What is expected:
Report every line of the data where the string "Settings" appears.

------

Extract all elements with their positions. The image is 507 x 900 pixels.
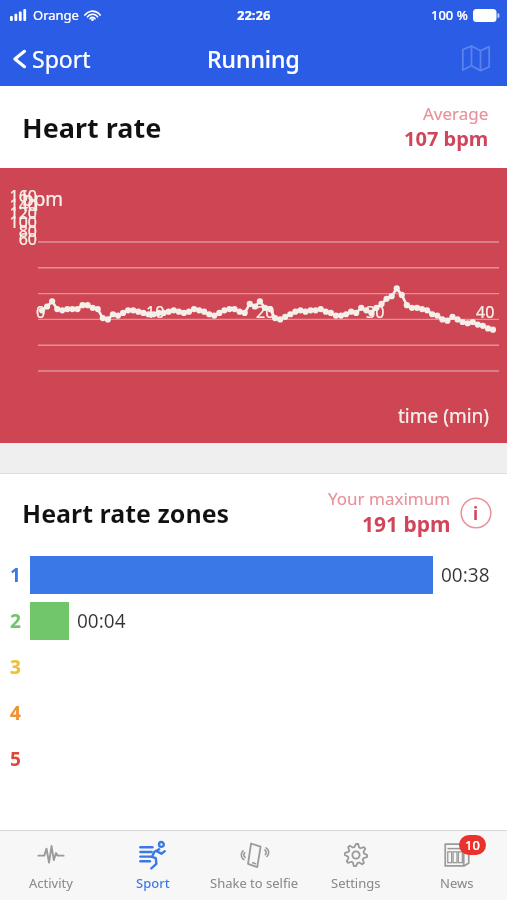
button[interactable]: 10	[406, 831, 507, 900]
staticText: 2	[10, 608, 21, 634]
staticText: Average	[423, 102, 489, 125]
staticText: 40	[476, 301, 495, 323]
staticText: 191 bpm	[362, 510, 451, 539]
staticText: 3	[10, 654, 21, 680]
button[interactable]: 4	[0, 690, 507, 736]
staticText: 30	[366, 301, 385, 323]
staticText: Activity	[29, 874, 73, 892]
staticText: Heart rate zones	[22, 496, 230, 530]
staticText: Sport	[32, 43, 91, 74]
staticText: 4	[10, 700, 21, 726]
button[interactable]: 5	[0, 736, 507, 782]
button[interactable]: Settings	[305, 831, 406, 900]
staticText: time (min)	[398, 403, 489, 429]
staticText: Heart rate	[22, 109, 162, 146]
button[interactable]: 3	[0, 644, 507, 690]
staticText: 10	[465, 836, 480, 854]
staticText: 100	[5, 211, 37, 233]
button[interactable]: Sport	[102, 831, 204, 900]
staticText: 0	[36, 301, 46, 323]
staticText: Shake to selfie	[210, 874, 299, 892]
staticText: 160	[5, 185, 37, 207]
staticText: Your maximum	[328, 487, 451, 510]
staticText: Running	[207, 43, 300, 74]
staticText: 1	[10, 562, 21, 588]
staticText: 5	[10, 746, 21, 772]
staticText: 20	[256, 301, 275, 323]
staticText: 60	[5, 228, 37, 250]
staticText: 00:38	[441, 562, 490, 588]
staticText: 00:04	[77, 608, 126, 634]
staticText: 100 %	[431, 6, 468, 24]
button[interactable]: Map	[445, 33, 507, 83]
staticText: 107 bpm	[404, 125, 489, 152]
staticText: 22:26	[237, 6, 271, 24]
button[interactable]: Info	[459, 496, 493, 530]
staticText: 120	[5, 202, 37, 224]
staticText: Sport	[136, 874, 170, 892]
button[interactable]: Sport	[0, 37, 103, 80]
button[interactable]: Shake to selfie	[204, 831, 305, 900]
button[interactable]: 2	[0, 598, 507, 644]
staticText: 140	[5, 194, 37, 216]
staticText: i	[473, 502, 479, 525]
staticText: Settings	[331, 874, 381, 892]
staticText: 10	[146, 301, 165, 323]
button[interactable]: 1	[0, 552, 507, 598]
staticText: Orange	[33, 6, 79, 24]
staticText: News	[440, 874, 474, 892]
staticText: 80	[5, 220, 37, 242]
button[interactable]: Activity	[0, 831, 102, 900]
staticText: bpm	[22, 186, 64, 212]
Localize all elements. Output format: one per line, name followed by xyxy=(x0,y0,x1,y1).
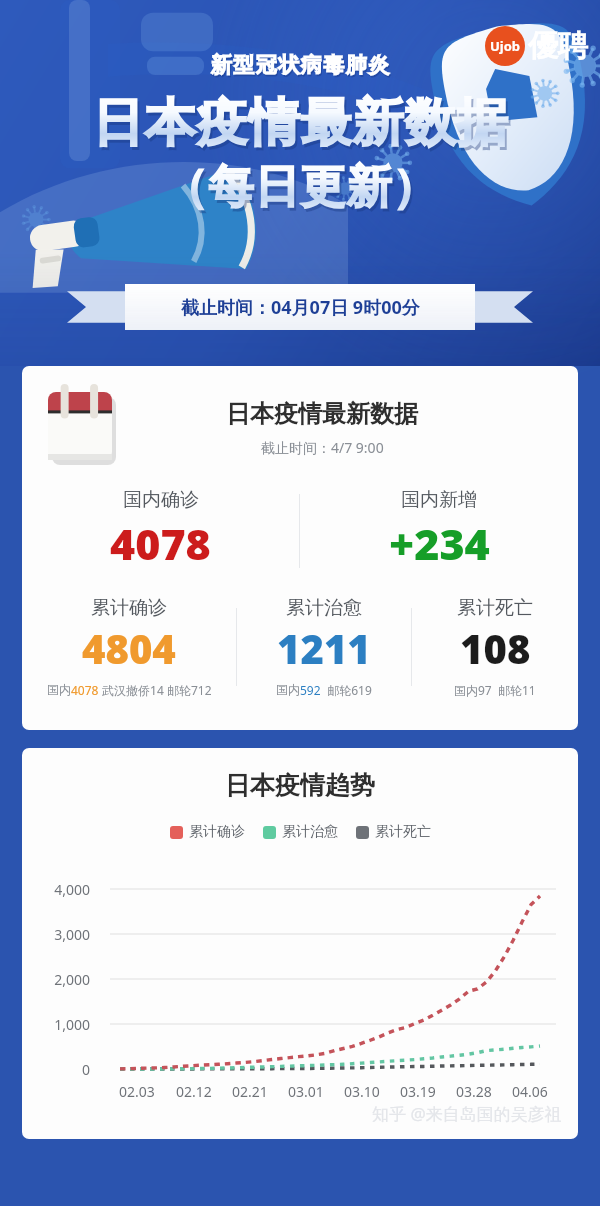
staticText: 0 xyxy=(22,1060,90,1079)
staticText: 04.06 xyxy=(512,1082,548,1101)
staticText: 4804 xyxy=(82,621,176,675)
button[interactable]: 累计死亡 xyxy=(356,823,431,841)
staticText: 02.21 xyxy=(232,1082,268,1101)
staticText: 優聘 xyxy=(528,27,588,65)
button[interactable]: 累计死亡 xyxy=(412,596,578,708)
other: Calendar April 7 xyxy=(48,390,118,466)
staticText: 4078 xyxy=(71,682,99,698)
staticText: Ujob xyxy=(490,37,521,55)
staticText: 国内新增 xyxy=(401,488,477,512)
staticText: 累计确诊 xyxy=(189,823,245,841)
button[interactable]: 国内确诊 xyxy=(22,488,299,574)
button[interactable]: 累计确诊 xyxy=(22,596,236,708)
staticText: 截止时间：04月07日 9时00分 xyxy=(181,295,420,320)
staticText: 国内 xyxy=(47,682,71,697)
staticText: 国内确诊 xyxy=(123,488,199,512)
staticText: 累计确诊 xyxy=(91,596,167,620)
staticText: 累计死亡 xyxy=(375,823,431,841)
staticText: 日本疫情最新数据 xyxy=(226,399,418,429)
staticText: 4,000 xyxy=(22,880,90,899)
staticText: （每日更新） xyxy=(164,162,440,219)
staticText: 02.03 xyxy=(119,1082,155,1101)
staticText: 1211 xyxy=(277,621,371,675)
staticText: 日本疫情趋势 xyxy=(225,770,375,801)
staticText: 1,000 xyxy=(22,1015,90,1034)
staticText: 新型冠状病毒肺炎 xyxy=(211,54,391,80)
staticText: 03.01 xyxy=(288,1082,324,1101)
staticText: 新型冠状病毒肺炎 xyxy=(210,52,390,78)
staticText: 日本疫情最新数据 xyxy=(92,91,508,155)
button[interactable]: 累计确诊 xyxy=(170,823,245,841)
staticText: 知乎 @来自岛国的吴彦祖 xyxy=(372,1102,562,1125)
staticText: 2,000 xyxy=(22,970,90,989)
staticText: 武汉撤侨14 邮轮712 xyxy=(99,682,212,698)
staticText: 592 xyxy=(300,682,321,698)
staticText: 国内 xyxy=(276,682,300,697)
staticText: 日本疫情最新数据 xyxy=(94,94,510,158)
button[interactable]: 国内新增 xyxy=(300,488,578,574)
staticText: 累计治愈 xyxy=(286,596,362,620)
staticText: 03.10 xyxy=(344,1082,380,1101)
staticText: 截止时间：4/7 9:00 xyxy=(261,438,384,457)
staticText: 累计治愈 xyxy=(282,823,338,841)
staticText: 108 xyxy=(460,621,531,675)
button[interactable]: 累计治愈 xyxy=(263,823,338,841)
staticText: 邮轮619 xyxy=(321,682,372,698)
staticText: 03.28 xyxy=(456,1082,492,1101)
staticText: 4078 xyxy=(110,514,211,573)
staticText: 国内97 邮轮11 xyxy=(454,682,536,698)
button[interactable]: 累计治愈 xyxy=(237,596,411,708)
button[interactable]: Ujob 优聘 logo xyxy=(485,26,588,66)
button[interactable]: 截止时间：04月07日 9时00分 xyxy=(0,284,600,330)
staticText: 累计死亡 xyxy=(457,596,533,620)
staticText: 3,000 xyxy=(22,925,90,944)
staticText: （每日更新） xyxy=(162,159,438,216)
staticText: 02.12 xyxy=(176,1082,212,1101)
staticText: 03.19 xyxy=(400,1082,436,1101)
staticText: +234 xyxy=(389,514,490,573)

------

Response to the exercise:
button[interactable]: Settings	[305, 831, 406, 900]
staticText: Settings	[331, 874, 381, 892]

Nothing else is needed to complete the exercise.